Les plaquettes commerciales des grands distributeurs d’eau vantent régulièrement les mérites d’une eau qui serait « le produit alimentaire le plus surveillé ». Mais que surveille-t-on ? 30 000 substances chimiques sont utilisées par notre industrie. Elles sont donc rejetées dans notre environnement.
Les autorités sanitaires comme
l’Institut de Veille Sanitaire rappellent qu’
« une soixantaine de composés font l’objet d’une réglementation ». Rappelons qu’aux USA, 91 substances sont recherchées et mesurées dans l’eau du robinet…
Potentiellement, 30 000 polluants peuvent se retrouver dans notre eau potable. 60 seulement sont donc surveillés*. Il est d’autant plus facile de déclarer une eau de’ bonne qualité’ lorsqu’on n’effectue pas les tests adéquats ! Sans compter tous les risques liés au réseau de distribution, car l’eau n’est pas contrôlée sur son point de distribution. Une enquête en cours menée par l’Afssa* devrait nous en dire plus dans quelques mois sur la prolifération de ces polluants émergents non contrôlés.
Les contrôles actuels sont-ils suffisants ?
Conséquence ?
Les micropolluants (pesticides, résidus médicamenteux, phtalates, retardateurs de fllamme bromé et dioxines) non-mesurés par les tests de qualité de l’eau du robinet peuvent générer à terme des effets cancérigènes, neurotoxiques ou allergogènes. Voire être à l’origine de
« troubles de la reproduction, de la croissance et du développement » s’inquiète l’équipe du Professeur Jean-Claude Lefreuvre,
La France, s’est fixée pour objectif, dans le cadre du Grenelle de l’environnement, d’atteindre un bon état écologique et biologique des eaux souterraines et superficielles d’ici 2015. D’ici là, ignorera-t-on l’état réel de pollution de notre eau potable ?
Tout comme pour les téléphones portables, aucune étude sur l’exposition à long terme à ces micro-polluants, liés à une consommation régulière d’eau du robinet pendant 20 ans, n’a été lancée.
Une chose est sûre : en matière de contrôle sanitaire, immobilisme et laxisme n’ont jamais fait bon ménage…
* Agence française de sécurité sanitaire des aliments.

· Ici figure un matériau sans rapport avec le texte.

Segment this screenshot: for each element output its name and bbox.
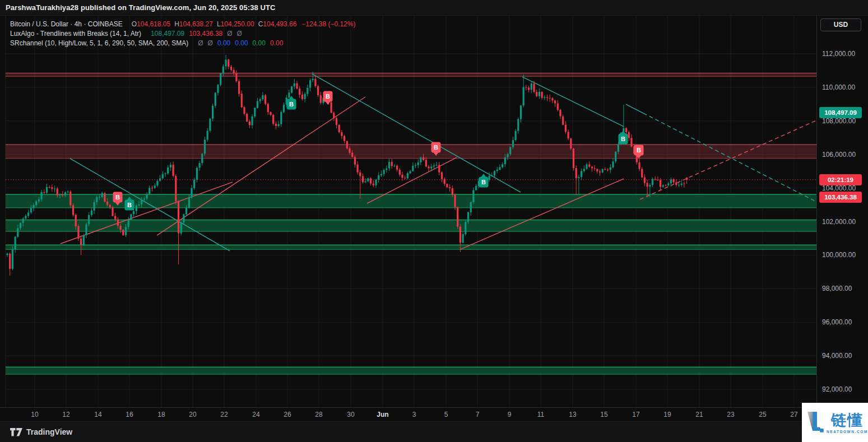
candle-body: [573, 148, 574, 168]
candle-body: [304, 94, 306, 99]
time-axis-label: 28: [309, 411, 328, 418]
candle-body: [399, 170, 401, 175]
tradingview-logo[interactable]: TradingView: [10, 427, 72, 436]
signal-label: B: [481, 179, 486, 185]
time-axis-label: 12: [57, 411, 76, 418]
candle-body: [314, 79, 316, 86]
candle-body: [141, 199, 142, 204]
candle-body: [517, 119, 519, 131]
candle-body: [167, 168, 169, 174]
time-axis-label: 16: [120, 411, 139, 418]
candle-body: [185, 208, 187, 215]
candle-body: [681, 184, 683, 185]
neatdown-cjk-label: 链懂: [831, 412, 864, 429]
candle-body: [570, 138, 572, 148]
candle-body: [109, 205, 111, 207]
chart-canvas[interactable]: BBBBBBBB: [0, 0, 868, 442]
candle-body: [449, 187, 451, 188]
candle-body: [25, 216, 26, 219]
candle-body: [196, 168, 198, 179]
legend-srchannel-row[interactable]: SRchannel (10, High/Low, 5, 1, 6, 290, 5…: [10, 39, 355, 48]
candle-body: [333, 113, 335, 118]
candle-body: [472, 190, 474, 202]
candle-body: [502, 164, 503, 167]
time-scale[interactable]: 1012141618202224262830Jun357911131517192…: [0, 407, 816, 421]
candle-body: [264, 95, 266, 104]
candle-body: [544, 97, 545, 97]
candle-body: [351, 153, 353, 157]
candle-body: [278, 124, 280, 126]
candle-body: [9, 254, 11, 269]
open-value: 104,618.05: [137, 20, 170, 28]
candle-body: [433, 165, 435, 166]
candle-body: [312, 79, 314, 81]
srchannel-v2: 0.00: [235, 39, 248, 47]
time-axis-label: 5: [437, 411, 456, 418]
time-axis-label: 11: [531, 411, 550, 418]
time-axis-label: 3: [405, 411, 424, 418]
signal-label: B: [289, 101, 294, 108]
legend-symbol-row[interactable]: Bitcoin / U.S. Dollar · 4h · COINBASE O …: [10, 20, 355, 29]
candle-body: [30, 208, 32, 212]
candle-body: [662, 185, 664, 187]
candle-body: [220, 73, 221, 85]
tradingview-icon: [10, 428, 22, 436]
candle-body: [75, 215, 77, 226]
signal-tip: [621, 131, 626, 134]
candle-body: [320, 95, 322, 103]
candle-body: [375, 180, 377, 185]
candle-body: [59, 194, 61, 196]
candle-body: [204, 139, 206, 153]
candle-body: [243, 107, 245, 114]
high-value: 104,638.27: [179, 20, 213, 28]
candle-body: [296, 83, 298, 89]
candle-body: [27, 212, 29, 216]
candle-body: [641, 169, 643, 178]
candle-body: [647, 183, 648, 187]
currency-toggle-button[interactable]: USD: [820, 18, 861, 31]
candle-body: [396, 166, 398, 170]
candle-body: [91, 211, 92, 215]
price-scale[interactable]: USD 112,000.00110,000.00108,000.00106,00…: [816, 16, 868, 407]
candle-body: [136, 206, 137, 211]
candle-body: [148, 188, 150, 194]
candle-body: [217, 85, 219, 92]
candle-body: [496, 170, 498, 171]
candle-body: [280, 112, 282, 124]
luxalgo-title: LuxAlgo - Trendlines with Breaks (14, 1,…: [10, 30, 141, 38]
candle-body: [541, 92, 543, 98]
candle-body: [539, 92, 540, 96]
signal-label: B: [326, 93, 330, 100]
signal-tip: [326, 101, 331, 105]
price-axis-label: 96,000.00: [817, 318, 865, 327]
candle-body: [388, 162, 390, 169]
time-axis-label: 19: [658, 411, 677, 418]
candle-body: [307, 88, 308, 94]
candle-body: [138, 204, 140, 206]
candle-body: [178, 201, 179, 233]
legend: Bitcoin / U.S. Dollar · 4h · COINBASE O …: [10, 20, 355, 48]
signal-tip: [481, 174, 486, 177]
candle-body: [489, 176, 490, 180]
candle-body: [146, 194, 148, 198]
candle-body: [594, 168, 596, 169]
candle-body: [430, 166, 432, 168]
open-label: O: [132, 20, 137, 28]
price-axis-label: 102,000.00: [817, 217, 865, 226]
candle-body: [114, 216, 116, 219]
candle-body: [199, 163, 201, 168]
candle-body: [551, 98, 553, 100]
candle-body: [64, 192, 66, 195]
candle-body: [630, 138, 632, 146]
candle-body: [507, 154, 508, 157]
price-axis-label: 94,000.00: [817, 351, 865, 360]
candle-body: [655, 179, 656, 180]
candle-body: [162, 174, 164, 179]
candle-body: [33, 205, 34, 208]
srchannel-na1: Ø: [198, 39, 203, 47]
candle-body: [370, 178, 372, 183]
candle-body: [523, 87, 524, 106]
legend-luxalgo-row[interactable]: LuxAlgo - Trendlines with Breaks (14, 1,…: [10, 29, 355, 38]
candle-body: [128, 220, 129, 227]
candle-body: [417, 162, 419, 165]
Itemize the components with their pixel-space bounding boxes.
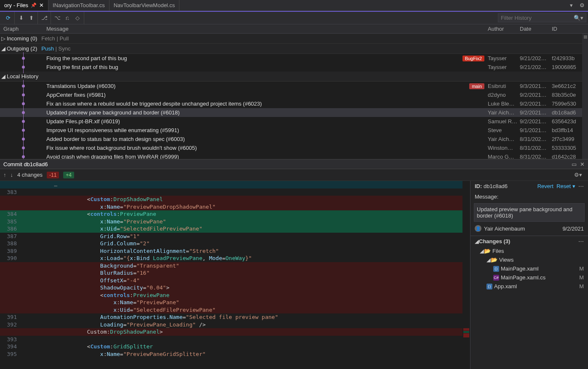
pull-link[interactable]: Pull [59, 35, 69, 42]
commit-row[interactable]: Fixing the first part of this bug Taysse… [0, 63, 588, 72]
commit-row[interactable]: Improve UI responsiveness while enumerat… [0, 126, 588, 135]
code-line[interactable]: 393 [0, 336, 470, 343]
commit-row[interactable]: Added border to status bar to match desi… [0, 135, 588, 143]
graph-dot-icon [22, 102, 25, 105]
fetch-icon[interactable]: ⬇ [17, 14, 25, 22]
show-local-icon[interactable]: ⎌ [64, 14, 71, 22]
commit-row[interactable]: AppCenter fixes (#5981) d2dyno 9/2/2021…… [0, 90, 588, 99]
more-icon[interactable]: ⋯ [578, 238, 584, 244]
section-incoming[interactable]: ▷ Incoming (0) Fetch | Pull [0, 34, 588, 44]
tab-files[interactable]: ory - Files 📌 ✕ [0, 0, 48, 11]
code-line[interactable]: 385 x:Name="PreviewPane" [0, 218, 470, 226]
header-id[interactable]: ID [552, 26, 588, 32]
commit-message: Update Files.pt-BR.xlf (#6019) [46, 118, 120, 125]
diff-code-pane[interactable]: … 383 <Custom:DropShadowPanel x:Name="Pr… [0, 181, 470, 369]
commit-date: 9/2/2021… [520, 109, 552, 116]
file-name: App.xaml [494, 283, 517, 289]
deletions-stat: -11 [47, 172, 59, 178]
code-line[interactable]: OffsetX="-4" [0, 277, 470, 284]
commit-date: 9/2/2021… [520, 92, 552, 98]
tree-file[interactable]: C#MainPage.xaml.csM [470, 273, 588, 282]
show-remote-icon[interactable]: ⌥ [53, 14, 61, 22]
sync-link[interactable]: Sync [59, 45, 71, 52]
changes-header[interactable]: Changes (3) [479, 238, 510, 244]
code-line[interactable]: 386 x:Uid="SelectedFilePreviewPane" [0, 225, 470, 233]
code-line[interactable]: <controls:PreviewPane [0, 292, 470, 299]
header-graph[interactable]: Graph [0, 26, 46, 32]
code-line[interactable]: Background="Transparent" [0, 262, 470, 270]
gear-icon[interactable]: ⚙▾ [574, 172, 582, 178]
code-line[interactable]: x:Name="PreviewPaneDropShadowPanel" [0, 203, 470, 211]
commit-row[interactable]: Fix issue where root background brush wo… [0, 143, 588, 152]
commit-id: 2f7c3499 [552, 136, 582, 142]
tree-file[interactable]: ⟨⟩MainPage.xamlM [470, 264, 588, 273]
graph-dot-icon [22, 120, 25, 123]
file-status: M [579, 283, 584, 289]
tab-navtoolbarviewmodel[interactable]: NavToolbarViewModel.cs [110, 0, 180, 11]
graph-dot-icon [22, 111, 25, 114]
code-line[interactable]: 388 Grid.Column="2" [0, 240, 470, 247]
code-line[interactable]: x:Uid="SelectedFilePreviewPane" [0, 306, 470, 314]
graph-dot-icon [22, 85, 25, 88]
push-link[interactable]: Push [41, 45, 54, 52]
close-icon[interactable]: ✕ [580, 161, 585, 167]
revert-button[interactable]: Revert [537, 183, 553, 189]
reset-button[interactable]: Reset ▾ [556, 183, 575, 189]
tag-icon[interactable]: ◇ [74, 14, 81, 22]
refresh-icon[interactable]: ⟳ [4, 14, 12, 22]
commit-row[interactable]: Avoid crash when dragging files from Win… [0, 152, 588, 159]
tab-inavigationtoolbar[interactable]: INavigationToolbar.cs [48, 0, 110, 11]
section-local[interactable]: ◢ Local History [0, 72, 588, 82]
commit-row[interactable]: Fixing the second part of this bugBugFix… [0, 54, 588, 63]
code-line[interactable]: 389 HorizontalContentAlignment="Stretch" [0, 247, 470, 255]
code-line[interactable]: 383 [0, 188, 470, 196]
header-message[interactable]: Message [46, 26, 488, 32]
fetch-link[interactable]: Fetch [41, 35, 55, 42]
more-icon[interactable]: ⋯ [578, 183, 584, 189]
pull-icon[interactable]: ⬆ [27, 14, 35, 22]
code-line[interactable]: 395 x:Name="PreviewPaneGridSplitter" [0, 350, 470, 358]
commit-row[interactable]: Fix an issue where a rebuild would be tr… [0, 99, 588, 108]
scrollbar[interactable] [582, 34, 588, 159]
branch-icon[interactable]: ⎇ [40, 14, 48, 22]
popout-icon[interactable]: ▭ [572, 161, 577, 167]
graph-dot-icon [22, 93, 25, 96]
tree-folder-views[interactable]: ◢ 📂Views [470, 255, 588, 264]
code-line[interactable]: ShadowOpacity="0.04"> [0, 284, 470, 292]
commit-row[interactable]: Updated preview pane background and bord… [0, 108, 588, 117]
search-icon[interactable]: 🔍▾ [574, 15, 583, 21]
pin-icon[interactable]: 📌 [31, 3, 37, 8]
line-number: 394 [0, 343, 21, 350]
close-icon[interactable]: ✕ [39, 2, 44, 8]
tabs-dropdown-icon[interactable]: ▾ [567, 2, 576, 8]
code-line[interactable]: 390 x:Load="{x:Bind LoadPreviewPane, Mod… [0, 255, 470, 262]
filter-history-input[interactable]: 🔍▾ [498, 13, 586, 22]
next-change-icon[interactable]: ↓ [11, 172, 13, 178]
commit-message[interactable]: Updated preview pane background and bord… [474, 203, 585, 222]
code-line[interactable]: 387 Grid.Row="1" [0, 233, 470, 240]
file-icon: ⟨⟩ [486, 284, 492, 289]
tree-file[interactable]: ⟨⟩App.xamlM [470, 282, 588, 291]
minimap[interactable] [462, 181, 470, 369]
gear-icon[interactable]: ⚙ [576, 2, 588, 8]
commit-message: Translations Update (#6030) [46, 83, 115, 89]
header-date[interactable]: Date [520, 26, 552, 32]
commit-row[interactable]: Translations Update (#6030)main Esibruti… [0, 82, 588, 90]
commit-message: Fix issue where root background brush wo… [46, 145, 197, 151]
file-icon: C# [493, 275, 499, 281]
code-line[interactable]: <Custom:DropShadowPanel [0, 196, 470, 203]
code-line[interactable]: BlurRadius="16" [0, 269, 470, 277]
code-line[interactable]: x:Name="PreviewPane" [0, 299, 470, 306]
commit-author: Taysser [488, 64, 520, 70]
tree-folder-files[interactable]: ◢ 📂Files [470, 247, 588, 255]
section-outgoing[interactable]: ◢ Outgoing (2) Push | Sync [0, 44, 588, 54]
header-author[interactable]: Author [488, 26, 520, 32]
code-line[interactable]: Custom:DropShadowPanel> [0, 328, 470, 336]
code-line[interactable]: 394 <Custom:GridSplitter [0, 343, 470, 350]
commit-row[interactable]: Update Files.pt-BR.xlf (#6019) Samuel R…… [0, 117, 588, 126]
code-line[interactable]: 384 <controls:PreviewPane [0, 210, 470, 218]
code-line[interactable]: 391 AutomationProperties.Name="Selected … [0, 313, 470, 321]
prev-change-icon[interactable]: ↑ [3, 172, 6, 178]
code-line[interactable]: 392 Loading="PreviewPane_Loading" /> [0, 321, 470, 329]
chevron-down-icon: ◢ [486, 257, 491, 263]
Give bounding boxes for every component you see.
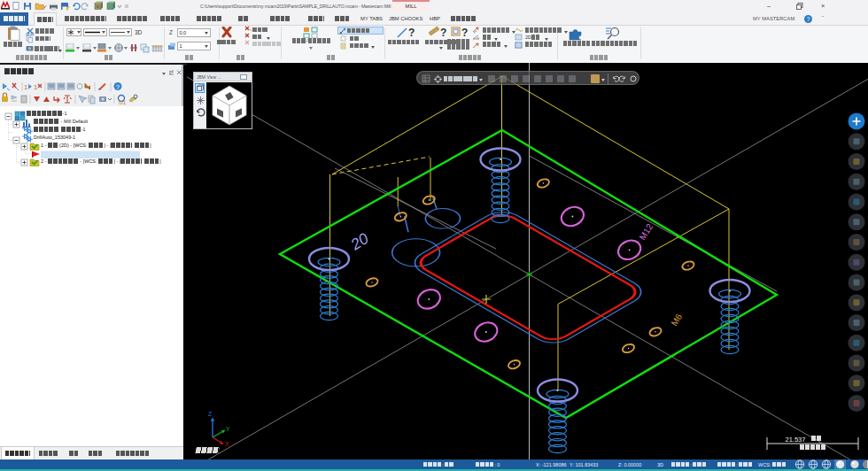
svg-text:M12: M12 [637, 221, 655, 242]
svg-text:M6: M6 [669, 312, 684, 328]
svg-text:1: 1 [24, 83, 28, 91]
svg-text:1: 1 [34, 83, 38, 91]
svg-text:?: ? [461, 27, 468, 39]
svg-text:20: 20 [346, 229, 371, 254]
svg-text:G1: G1 [119, 100, 127, 105]
svg-text:?: ? [408, 27, 415, 39]
svg-text:21.537: 21.537 [786, 436, 806, 444]
svg-text:?: ? [440, 27, 446, 39]
svg-text:?: ? [116, 84, 120, 90]
svg-text:X: X [225, 441, 229, 447]
svg-text:Z: Z [208, 411, 212, 417]
svg-text:Y: Y [226, 426, 230, 432]
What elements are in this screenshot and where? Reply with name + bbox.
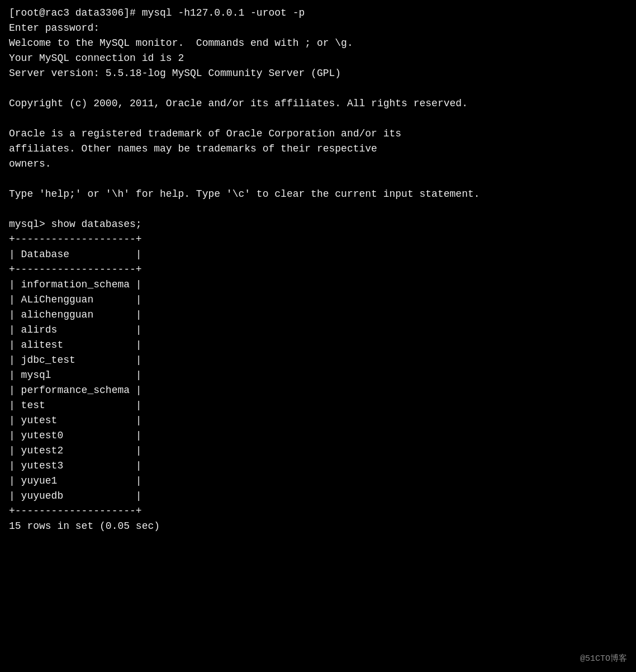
terminal-output: [root@rac3 data3306]# mysql -h127.0.0.1 … [9,6,627,534]
watermark: @51CTO博客 [580,653,627,666]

* Et encore, un récent séminaire de la Direction regionale de l’environnement en Ile de France * publiée en septembre 2009 révèle page 21 que près de la moitié des stations de mesures du contrôle des eaux superficielles sont « en mauvais état » c’est-à-dire incapables de veiller au respect des normes de la Directive Cadre de Bruxelles. Même les polluants qui sont officiellement contrôlés ne sont pas rigoureusement investigués dans nos eaux superficielles !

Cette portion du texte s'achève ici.